最後に、前回(第66回)からの連続出場となった歌手(32組)について、歌唱(パフォーマンス)時間と登場した時間帯(前半/後半)の変化を合わせて示します。 当然ながら曲によって、テレビバージョンのパフォーマンス時間は変わりますので、多少の時間の差は誤差の範囲と考えてください。 搭乗時間帯の変化が「-」となっている場合は、前回と今回で移動がなかったことを表しています。

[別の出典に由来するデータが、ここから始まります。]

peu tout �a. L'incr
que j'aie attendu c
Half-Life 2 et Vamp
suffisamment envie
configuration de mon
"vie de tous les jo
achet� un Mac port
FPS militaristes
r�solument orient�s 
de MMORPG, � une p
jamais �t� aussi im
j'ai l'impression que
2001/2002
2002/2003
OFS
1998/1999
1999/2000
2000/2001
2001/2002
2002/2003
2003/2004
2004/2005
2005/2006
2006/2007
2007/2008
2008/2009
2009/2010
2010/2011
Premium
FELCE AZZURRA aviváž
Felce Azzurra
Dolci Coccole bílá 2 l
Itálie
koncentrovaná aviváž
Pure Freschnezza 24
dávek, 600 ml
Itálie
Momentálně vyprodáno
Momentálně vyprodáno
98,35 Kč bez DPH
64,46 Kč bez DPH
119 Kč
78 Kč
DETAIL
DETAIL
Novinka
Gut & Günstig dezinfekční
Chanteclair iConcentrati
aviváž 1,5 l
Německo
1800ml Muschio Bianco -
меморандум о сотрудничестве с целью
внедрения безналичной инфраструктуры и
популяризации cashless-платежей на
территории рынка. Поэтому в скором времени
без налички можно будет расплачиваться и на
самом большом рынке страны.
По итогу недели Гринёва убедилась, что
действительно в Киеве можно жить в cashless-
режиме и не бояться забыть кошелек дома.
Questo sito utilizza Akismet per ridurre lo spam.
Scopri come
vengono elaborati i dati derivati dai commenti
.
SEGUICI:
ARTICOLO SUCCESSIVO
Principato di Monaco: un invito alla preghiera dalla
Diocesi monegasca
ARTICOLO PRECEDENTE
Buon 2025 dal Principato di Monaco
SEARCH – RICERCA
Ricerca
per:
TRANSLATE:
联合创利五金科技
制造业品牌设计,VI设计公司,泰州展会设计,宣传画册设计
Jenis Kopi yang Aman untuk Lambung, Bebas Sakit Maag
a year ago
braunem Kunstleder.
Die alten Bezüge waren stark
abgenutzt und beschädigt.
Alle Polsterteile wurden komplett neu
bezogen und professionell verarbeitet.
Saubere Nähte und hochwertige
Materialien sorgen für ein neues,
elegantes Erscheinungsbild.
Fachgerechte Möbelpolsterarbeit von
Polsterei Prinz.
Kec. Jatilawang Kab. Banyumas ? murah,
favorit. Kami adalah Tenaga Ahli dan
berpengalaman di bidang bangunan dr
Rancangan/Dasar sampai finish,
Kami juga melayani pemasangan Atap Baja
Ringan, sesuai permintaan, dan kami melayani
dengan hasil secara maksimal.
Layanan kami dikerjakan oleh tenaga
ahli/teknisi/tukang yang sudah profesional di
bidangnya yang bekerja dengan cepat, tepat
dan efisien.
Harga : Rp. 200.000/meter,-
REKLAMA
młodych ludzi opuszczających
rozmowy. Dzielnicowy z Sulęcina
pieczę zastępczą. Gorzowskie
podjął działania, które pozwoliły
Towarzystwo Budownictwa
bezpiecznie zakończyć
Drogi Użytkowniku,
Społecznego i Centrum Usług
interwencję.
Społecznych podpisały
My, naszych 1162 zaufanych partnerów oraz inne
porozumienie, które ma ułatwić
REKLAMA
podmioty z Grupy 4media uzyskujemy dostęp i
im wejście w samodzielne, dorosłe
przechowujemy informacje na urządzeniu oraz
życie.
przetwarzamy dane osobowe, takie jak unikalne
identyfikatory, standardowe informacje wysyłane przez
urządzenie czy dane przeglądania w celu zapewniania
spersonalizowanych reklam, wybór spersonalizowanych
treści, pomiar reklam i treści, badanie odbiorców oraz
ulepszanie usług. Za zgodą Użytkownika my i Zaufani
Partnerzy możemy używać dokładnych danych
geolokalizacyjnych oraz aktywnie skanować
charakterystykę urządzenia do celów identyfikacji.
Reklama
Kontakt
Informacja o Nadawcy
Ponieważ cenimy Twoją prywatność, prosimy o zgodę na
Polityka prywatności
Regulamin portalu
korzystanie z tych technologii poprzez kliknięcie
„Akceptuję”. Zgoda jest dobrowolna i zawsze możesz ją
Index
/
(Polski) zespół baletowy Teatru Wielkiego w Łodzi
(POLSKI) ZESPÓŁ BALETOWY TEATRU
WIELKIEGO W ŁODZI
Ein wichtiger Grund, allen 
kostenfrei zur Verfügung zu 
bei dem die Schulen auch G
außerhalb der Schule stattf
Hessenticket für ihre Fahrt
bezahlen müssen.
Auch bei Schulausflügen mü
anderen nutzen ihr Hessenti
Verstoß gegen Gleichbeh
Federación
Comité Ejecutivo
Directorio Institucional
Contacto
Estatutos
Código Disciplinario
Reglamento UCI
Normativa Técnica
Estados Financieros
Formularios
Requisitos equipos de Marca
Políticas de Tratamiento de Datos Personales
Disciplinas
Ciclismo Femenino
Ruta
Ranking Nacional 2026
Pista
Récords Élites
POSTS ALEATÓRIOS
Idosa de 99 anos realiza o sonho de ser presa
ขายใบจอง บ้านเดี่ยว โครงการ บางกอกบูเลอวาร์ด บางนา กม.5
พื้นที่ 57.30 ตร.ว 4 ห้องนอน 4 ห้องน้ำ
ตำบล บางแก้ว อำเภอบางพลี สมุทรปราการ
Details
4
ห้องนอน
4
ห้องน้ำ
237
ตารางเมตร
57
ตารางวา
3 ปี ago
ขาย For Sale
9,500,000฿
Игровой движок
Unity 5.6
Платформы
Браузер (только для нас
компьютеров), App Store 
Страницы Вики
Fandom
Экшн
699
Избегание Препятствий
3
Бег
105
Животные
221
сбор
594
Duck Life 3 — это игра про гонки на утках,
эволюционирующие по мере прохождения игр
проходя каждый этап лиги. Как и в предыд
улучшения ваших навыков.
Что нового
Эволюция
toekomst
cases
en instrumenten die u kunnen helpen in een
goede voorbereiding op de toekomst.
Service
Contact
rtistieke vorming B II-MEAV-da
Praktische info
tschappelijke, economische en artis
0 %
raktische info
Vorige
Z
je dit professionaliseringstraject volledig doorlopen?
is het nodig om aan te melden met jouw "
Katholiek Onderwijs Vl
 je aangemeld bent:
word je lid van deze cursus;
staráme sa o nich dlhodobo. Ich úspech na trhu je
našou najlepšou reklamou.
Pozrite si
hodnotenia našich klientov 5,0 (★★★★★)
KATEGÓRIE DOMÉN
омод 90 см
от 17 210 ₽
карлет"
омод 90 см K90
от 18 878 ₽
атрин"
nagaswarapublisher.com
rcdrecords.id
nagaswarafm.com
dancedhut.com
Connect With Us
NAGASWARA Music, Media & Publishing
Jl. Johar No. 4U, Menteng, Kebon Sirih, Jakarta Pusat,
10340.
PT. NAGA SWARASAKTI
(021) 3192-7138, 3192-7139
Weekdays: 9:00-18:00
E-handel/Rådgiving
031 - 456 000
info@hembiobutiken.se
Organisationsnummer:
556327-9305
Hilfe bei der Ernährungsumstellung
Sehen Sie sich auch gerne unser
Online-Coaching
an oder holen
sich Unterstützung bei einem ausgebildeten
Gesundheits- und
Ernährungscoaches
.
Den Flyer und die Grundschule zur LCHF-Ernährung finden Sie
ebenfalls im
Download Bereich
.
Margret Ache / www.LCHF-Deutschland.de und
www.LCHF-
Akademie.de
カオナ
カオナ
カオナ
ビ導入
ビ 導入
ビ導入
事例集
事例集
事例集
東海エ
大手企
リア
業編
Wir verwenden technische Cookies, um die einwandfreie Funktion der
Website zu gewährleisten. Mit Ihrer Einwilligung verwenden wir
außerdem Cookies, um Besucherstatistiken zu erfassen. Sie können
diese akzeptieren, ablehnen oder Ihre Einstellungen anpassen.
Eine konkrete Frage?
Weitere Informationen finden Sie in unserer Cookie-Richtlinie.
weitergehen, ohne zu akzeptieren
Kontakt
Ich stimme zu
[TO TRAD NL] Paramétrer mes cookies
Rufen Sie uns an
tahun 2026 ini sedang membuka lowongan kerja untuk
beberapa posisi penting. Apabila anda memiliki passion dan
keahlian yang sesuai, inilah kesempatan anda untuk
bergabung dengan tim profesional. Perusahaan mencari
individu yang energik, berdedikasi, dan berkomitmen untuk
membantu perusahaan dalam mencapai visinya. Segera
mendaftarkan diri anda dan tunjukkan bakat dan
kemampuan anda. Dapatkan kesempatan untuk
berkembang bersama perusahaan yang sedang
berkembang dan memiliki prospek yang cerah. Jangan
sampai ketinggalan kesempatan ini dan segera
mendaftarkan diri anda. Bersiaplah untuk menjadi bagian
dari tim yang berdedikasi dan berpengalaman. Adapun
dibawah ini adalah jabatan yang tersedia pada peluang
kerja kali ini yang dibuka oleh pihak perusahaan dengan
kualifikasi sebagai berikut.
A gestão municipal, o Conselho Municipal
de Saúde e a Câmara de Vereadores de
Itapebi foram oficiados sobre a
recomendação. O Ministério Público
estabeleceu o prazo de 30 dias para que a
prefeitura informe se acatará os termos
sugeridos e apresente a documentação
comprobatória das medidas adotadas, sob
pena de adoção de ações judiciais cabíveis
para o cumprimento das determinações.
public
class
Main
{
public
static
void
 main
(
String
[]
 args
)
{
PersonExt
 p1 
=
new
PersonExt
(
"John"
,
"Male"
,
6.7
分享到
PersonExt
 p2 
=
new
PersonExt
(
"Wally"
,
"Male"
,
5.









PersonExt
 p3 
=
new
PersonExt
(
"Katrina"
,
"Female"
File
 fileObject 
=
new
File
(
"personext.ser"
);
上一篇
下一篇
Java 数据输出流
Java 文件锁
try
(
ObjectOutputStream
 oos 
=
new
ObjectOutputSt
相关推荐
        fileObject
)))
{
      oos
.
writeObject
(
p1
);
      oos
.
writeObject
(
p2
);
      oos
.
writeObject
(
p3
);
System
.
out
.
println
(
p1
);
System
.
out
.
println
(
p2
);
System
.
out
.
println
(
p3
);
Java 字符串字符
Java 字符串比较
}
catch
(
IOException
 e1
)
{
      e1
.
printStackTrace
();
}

前半/後半 | 歌手名 | タイトル | 歌唱 (パフォーマンス) 時間 | 前回との差 | 登場時間帯の変化 |
---|---|---|---|---|---|
前半 | 関ジャニ∞ | ズッコケ男道~紅白で夢を歌おう~ | 2:25 | -0:13 | - |
AAA | ハリケーン・リリ、ボストン・マリ | 2:01 | -0:04 | - | |
E-girls | DANCE WITH ME NOW! | 2:05 | +0:04 | - | |
三山ひろし | 四万十川~けん玉大使編~ | 2:22 | -0:03 | - | |
山内惠介 | 流転の波止場~究極の貴公子編~ | 1:58 | -0:13 | - | |
miwa | 結 -ゆい- | 2:14 | +0:14 | - | |
Sexy Zone | よびすて 紅白 '16 | 2:17 | -0:04 | - | |
天童よしみ | あんたの花道 | 2:14 | -0:40 | - | |
SEKAI NO OWARI | Hey Ho from RPG | 2:37 | +0:13 | - | |
三代目 J Soul Brothers | Welcome to TOKYO | 2:28 | -0:34 | 後半→前半 | |
椎名林檎 | 青春の瞬き -FROM NEO TOKYO 2016- | 5:28 | +1:54 | 後半→前半 | |
郷ひろみ | 言えないよ | 2:27 | -0:01 | - | |
V6 | Smile!メドレー | 2:36 | -1:19 | 後半→前半 | |
水森かおり | 越後水原~白鳥飛翔~ | 2:20 | -0:18 | 後半→前半 | |
いきものがかり | SAKURA | 2:59 | +0:02 | 後半→前半 | |
ゆず | 見上げてごらん夜の星を~ぼくらのうた~ | 2:34 | -0:13 | - | |
後半 | 乃木坂46 | サヨナラの意味 | 2:32 | +0:27 | 前半→後半 |
福山雅治 | 2016スペシャルメドレー | 4:38 | -0:42 | - | |
島津亜矢 | 川の流れのように | 2:51 | +0:06 | 前半→後半 | |
西野カナ | Dear Bride | 2:10 | -0:10 | - | |
AKB48 | 夢の紅白選抜SPメドレー | 4:37 | -0:12 | - | |
五木ひろし | 九頭竜川 | 2:33 | -0:32 | - | |
Perfume | FLASH | 2:40 | +0:12 | - | |
星野源 | 恋 | 3:44 | +1:39 | 前半→後半 | |
坂本冬美 | 夜桜お七 | 3:21 | +1:04 | 前半→後半 | |
TOKIO | 宙船 | 2:44 | +0:02 | - | |
松田聖子 | 薔薇のように咲いて 桜のように散って | 4:22 | +0:48 | - | |
X JAPAN | 紅 | 4:04 | -0:40 | - | |
髙橋真梨子 | ごめんね… | 3:51 | -0:40 | - | |
氷川きよし | 白雲の城 | 3:08 | +0:43 | 前半→後半 | |
石川さゆり | 天城越え | 3:48 | +0:31 | - | |
嵐 | 嵐×紅白スペシャルメドレー | 5:42 | +0:38 | - |
何が言いたいかというと、前半戦から後半戦へ移った歌手は、だいたい目に見えて歌唱(パフォーマンス)時間が長くなり、後半戦から前半戦に移った歌手は逆に短くなってるね、ということ。 例外は、2016年リオから2020年東京にひっかけて、前半戦の20時16分から20時20分にかけてパフォーマンスしたと言われている椎名林檎。 感想にも書きましたが、乃木坂46や星野源のようにヒットして後半戦へ移動し、さらにパフォーマンス時間が長くなるのはうれしいことです。 嵐は、まだ長くするか…。 そろそろ、1曲にしぼるとか、その年の新曲のメドレーにしてもいいんじゃないかなあ。